Index: tree-ssa-pre.c
===================================================================
--- tree-ssa-pre.c      (revision 124018)
+++ tree-ssa-pre.c      (working copy)
@@ -2973,6 +2973,9 @@ create_value_expr_from (tree expr, basic
       TREE_OPERAND (vexpr, i) = val;
     }

+  if (UNARY_CLASS_P (vexpr))
+    vexpr = fold (vexpr);
+
   return vexpr;
 }

which then results in the correct

main ()
{
  short unsigned int D.1536;
  short unsigned int D.1535;
  int D.1534;
  <unnamed-unsigned:6> D.1533;
  <unnamed-unsigned:4> D.1532;
  <unnamed-unsigned:4> D.1531;
  <unnamed-unsigned:6> D.1530;

<bb 2>:
  s.b6 = 31;
  D.1530_3 = 31;
  D.1531_4 = 15;
  s.b4 = D.1531_4;
  D.1532_7 = 15;
  D.1533_8 = 15;
  s.b6 = D.1533_8;
  D.1535_10 = BIT_FIELD_REF <s, 16, 0>;
  D.1536_11 = D.1535_10 & 1008;
  D.1534_12 = D.1536_11 != 240;
  return D.1534_12;

}

now another question is, why we "regressed" here on the mainline.  Danny?
(I guess we might get more unfolded trees by constants propagated by
the look from load code - like an addition)

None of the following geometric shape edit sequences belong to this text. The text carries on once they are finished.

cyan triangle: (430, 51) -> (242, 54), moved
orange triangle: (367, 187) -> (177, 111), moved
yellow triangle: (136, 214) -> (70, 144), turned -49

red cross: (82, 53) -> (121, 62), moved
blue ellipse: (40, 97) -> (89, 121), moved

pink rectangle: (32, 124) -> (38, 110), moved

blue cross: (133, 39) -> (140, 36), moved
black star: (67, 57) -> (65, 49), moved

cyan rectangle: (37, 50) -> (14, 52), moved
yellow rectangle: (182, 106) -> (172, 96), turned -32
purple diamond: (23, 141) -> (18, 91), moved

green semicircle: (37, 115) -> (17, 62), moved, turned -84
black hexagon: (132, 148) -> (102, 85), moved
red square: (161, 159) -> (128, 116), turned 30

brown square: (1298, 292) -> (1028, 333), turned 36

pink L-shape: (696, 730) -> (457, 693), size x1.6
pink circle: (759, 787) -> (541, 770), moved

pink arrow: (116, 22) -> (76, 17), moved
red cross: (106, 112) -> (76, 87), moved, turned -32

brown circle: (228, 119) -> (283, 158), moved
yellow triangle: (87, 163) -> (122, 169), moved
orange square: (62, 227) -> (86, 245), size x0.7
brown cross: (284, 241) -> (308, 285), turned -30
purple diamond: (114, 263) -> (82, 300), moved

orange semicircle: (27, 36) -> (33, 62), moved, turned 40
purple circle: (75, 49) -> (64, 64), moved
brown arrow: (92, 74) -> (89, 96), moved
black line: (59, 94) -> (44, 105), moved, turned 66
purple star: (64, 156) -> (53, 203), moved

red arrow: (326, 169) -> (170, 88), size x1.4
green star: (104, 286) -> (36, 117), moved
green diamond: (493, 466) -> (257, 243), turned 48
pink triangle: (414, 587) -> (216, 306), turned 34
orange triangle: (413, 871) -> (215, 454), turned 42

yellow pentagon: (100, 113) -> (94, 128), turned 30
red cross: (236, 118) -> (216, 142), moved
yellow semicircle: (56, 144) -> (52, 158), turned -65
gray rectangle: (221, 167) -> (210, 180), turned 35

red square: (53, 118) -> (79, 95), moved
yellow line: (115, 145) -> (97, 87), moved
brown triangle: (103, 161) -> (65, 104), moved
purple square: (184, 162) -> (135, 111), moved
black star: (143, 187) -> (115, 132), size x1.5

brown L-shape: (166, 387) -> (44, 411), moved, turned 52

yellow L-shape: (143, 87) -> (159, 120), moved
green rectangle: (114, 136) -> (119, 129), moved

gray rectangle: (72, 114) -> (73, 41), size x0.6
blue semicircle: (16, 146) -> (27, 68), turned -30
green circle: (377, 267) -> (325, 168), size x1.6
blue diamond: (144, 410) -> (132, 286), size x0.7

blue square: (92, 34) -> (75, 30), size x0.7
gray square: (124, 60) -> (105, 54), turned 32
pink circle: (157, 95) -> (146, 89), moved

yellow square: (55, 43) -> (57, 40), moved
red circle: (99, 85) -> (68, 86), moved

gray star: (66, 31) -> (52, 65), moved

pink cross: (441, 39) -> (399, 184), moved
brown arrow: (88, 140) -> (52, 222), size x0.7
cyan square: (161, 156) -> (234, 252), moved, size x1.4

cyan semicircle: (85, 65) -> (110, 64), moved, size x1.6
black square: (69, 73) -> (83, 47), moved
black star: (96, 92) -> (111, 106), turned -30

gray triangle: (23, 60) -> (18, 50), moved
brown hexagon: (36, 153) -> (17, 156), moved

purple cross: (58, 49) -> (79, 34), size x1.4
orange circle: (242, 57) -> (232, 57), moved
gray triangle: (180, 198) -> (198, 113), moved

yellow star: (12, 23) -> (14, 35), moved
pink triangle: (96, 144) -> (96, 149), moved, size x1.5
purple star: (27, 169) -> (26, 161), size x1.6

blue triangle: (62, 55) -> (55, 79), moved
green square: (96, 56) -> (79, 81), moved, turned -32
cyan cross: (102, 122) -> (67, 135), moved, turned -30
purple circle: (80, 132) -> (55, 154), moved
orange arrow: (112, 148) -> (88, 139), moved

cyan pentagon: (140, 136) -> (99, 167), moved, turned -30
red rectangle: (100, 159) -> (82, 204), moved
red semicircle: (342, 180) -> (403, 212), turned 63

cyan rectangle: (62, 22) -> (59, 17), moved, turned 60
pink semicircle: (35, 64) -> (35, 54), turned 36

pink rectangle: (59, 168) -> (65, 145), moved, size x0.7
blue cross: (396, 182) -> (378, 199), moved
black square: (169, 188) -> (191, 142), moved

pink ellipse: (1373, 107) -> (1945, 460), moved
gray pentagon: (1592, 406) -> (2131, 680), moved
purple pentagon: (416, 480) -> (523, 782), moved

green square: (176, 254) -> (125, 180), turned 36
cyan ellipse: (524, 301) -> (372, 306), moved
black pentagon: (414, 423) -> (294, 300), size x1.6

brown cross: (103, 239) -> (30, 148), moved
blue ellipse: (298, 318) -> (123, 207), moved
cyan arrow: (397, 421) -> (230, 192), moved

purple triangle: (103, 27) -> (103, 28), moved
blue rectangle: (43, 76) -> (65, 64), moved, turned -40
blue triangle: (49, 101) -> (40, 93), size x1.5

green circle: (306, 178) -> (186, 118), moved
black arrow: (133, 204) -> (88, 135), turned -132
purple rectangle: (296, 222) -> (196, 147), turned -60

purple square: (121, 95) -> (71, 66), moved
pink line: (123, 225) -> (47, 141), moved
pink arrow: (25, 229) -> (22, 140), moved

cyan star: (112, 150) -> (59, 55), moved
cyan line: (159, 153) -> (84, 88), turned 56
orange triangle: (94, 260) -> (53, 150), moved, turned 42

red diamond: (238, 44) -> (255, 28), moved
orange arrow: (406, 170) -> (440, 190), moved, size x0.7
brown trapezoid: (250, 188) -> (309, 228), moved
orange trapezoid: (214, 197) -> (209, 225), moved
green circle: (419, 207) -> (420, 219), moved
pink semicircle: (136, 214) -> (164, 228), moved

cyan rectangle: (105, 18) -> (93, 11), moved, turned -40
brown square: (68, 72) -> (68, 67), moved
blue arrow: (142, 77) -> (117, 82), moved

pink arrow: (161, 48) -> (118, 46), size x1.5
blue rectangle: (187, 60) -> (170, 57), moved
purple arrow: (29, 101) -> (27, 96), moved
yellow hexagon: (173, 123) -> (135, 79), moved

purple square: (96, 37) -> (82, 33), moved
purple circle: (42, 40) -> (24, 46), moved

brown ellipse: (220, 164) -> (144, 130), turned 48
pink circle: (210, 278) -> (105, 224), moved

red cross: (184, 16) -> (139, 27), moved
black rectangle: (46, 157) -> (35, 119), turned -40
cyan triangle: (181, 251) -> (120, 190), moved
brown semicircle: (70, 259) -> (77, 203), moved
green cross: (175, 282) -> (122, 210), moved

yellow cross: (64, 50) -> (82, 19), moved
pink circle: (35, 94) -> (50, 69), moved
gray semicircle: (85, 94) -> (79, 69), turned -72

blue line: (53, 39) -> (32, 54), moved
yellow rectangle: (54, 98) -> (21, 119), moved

Comment 14 Richard Biener 2007-04-21 16:56:26 UTC

Indeed.

int main(void){
  s.b6 = 31;
  s.b4 = s.b6 + s.b6;
  s.b6 = s.b4;
  return s.b6 == 15 ? 0 : 1;
}

Created value VH.0 for 31 + 31
...

<bb 2>:
  s.b6 = 31;
  D.1530_3 = 31;
  D.1531_4 = 31;
  D.1530_5 = 31;
  D.1531_6 = 31;
  D.1532_7 = D.1531_6 + D.1531_6;
  D.1533_8 = (<unnamed-unsigned:4>) D.1532_7;

but luckily we don't fold (<unnamed-unsigned:4>) (31 + 31) wrong.  (But
note we also don't constant fold)

Still, for folding (<unnamed-unsigned:6>)(<unnamed-unsigned:4>) 31:6
there is a bug in fold_unary as we are calling
fold_convert_const (code, type, arg0) where arg is 31:6 and type
(<unnamed-unsigned:6>) which is obviously a no-op.  We should call it
on op0 instead.

I'm going to test this (it's broken on the mainline as well) and commit if
it succeeds.

Comment 15 Richard Biener 2007-04-21 16:58:02 UTC

See comment #13.

Comment 16 Richard Biener 2007-04-21 18:44:10 UTC

Subject: Bug 31136

Author: rguenth
Date: Sat Apr 21 18:43:57 2007
New Revision: 124019

URL: http://gcc.gnu.org/viewcvs?root=gcc&view=rev&rev=124019
Log:
2007-04-21  Richard Guenther  <rguenther@suse.de>

	PR middle-end/31136
	* fold-const.c (fold_unary): Call fold_convert_const on the
	original tree.

	* gcc.c-torture/execute/pr31136.c: New testcase.

Added:
    branches/gcc-4_2-branch/gcc/testsuite/gcc.c-torture/execute/pr31136.c
Modified:
    branches/gcc-4_2-branch/gcc/ChangeLog
    branches/gcc-4_2-branch/gcc/fold-const.c
    branches/gcc-4_2-branch/gcc/testsuite/ChangeLog

Comment 17 Richard Biener 2007-04-21 18:47:24 UTC

Subject: Bug 31136

Author: rguenth
Date: Sat Apr 21 18:47:13 2007
New Revision: 124020

URL: http://gcc.gnu.org/viewcvs?root=gcc&view=rev&rev=124020
Log:
2007-04-21  Richard Guenther  <rguenther@suse.de>

	PR middle-end/31136
	* fold-const.c (fold_unary): Call fold_convert_const on the
	original tree.

	* gcc.c-torture/execute/pr31136.c: New testcase.

Added:
    trunk/gcc/testsuite/gcc.c-torture/execute/pr31136.c
Modified:
    trunk/gcc/ChangeLog
    trunk/gcc/fold-const.c
    trunk/gcc/testsuite/ChangeLog

Comment 18 Richard Biener 2007-04-21 18:53:02 UTC

Fixed.  I split the remaining FRE problems to a new PR31651.